*** Begin section ***

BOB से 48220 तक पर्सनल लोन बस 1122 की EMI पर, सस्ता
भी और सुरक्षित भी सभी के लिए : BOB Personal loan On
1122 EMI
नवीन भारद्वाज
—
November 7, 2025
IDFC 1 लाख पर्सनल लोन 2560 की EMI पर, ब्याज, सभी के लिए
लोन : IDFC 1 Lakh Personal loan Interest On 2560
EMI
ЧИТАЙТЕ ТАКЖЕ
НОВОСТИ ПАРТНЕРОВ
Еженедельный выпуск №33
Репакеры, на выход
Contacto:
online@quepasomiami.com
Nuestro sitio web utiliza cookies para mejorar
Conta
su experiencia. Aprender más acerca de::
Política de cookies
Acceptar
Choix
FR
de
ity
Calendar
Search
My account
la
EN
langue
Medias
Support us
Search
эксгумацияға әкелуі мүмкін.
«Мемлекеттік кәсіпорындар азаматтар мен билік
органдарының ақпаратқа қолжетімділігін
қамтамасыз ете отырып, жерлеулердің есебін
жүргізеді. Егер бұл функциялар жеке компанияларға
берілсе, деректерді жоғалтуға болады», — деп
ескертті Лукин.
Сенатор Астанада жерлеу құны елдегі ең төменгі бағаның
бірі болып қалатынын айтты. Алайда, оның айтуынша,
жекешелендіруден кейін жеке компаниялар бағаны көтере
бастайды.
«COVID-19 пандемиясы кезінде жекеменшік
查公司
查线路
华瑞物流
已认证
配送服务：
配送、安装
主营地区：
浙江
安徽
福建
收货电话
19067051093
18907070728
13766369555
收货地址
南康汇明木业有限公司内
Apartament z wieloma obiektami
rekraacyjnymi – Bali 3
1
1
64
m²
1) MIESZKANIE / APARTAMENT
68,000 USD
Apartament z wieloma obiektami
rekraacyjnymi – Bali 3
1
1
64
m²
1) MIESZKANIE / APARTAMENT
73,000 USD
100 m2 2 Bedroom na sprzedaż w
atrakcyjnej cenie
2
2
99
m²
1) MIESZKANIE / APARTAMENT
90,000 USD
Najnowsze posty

*** End section ***

- _WHAT THE TASK REQUIRES_: Your task is to list each line of the records with the word "cookies".

- _OUTPUT FOR THIS EXERCISE_:
Nuestro sitio web utiliza cookies para mejorar
Política de cookies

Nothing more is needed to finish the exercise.